Saved data entries
※
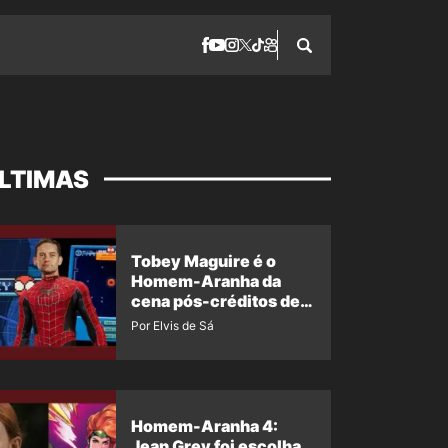
LTIMAS
Tobey Maguire é o
Homem-Aranha da
cena pós-créditos de
Um Novo Dia?
Por Elvis de Sá
Homem-Aranha 4:
Jean Grey foi escolha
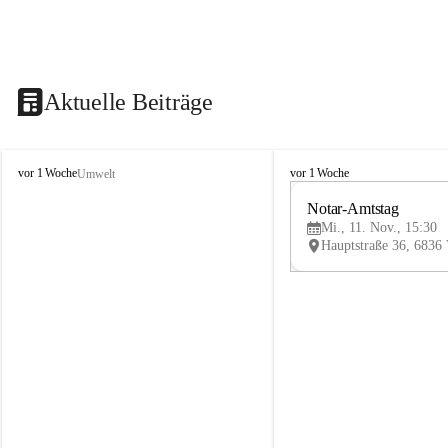
Aktuelle Beiträge
V
V
vor 1 Woche
vor 1 Woche
Umwelt
i
i
k
k
Notar-Amtstag
t
t
Mi., 11. Nov., 15:30
o
o
r
r
s
s
b
b
e
e
r
r
g
g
※
Please output the entries above exactly, leaving out every picture.

> _Task answer_:
LTIMAS
Tobey Maguire é o
Homem-Aranha da
cena pós-créditos de
Um Novo Dia?
Por Elvis de Sá
Homem-Aranha 4:
Jean Grey foi escolha
Aktuelle Beiträge
V
V
vor 1 Woche
vor 1 Woche
Umwelt
i
i
k
k
Notar-Amtstag
t
t
Mi., 11. Nov., 15:30
o
o
r
r
s
s
b
b
e
e
r
r
g
g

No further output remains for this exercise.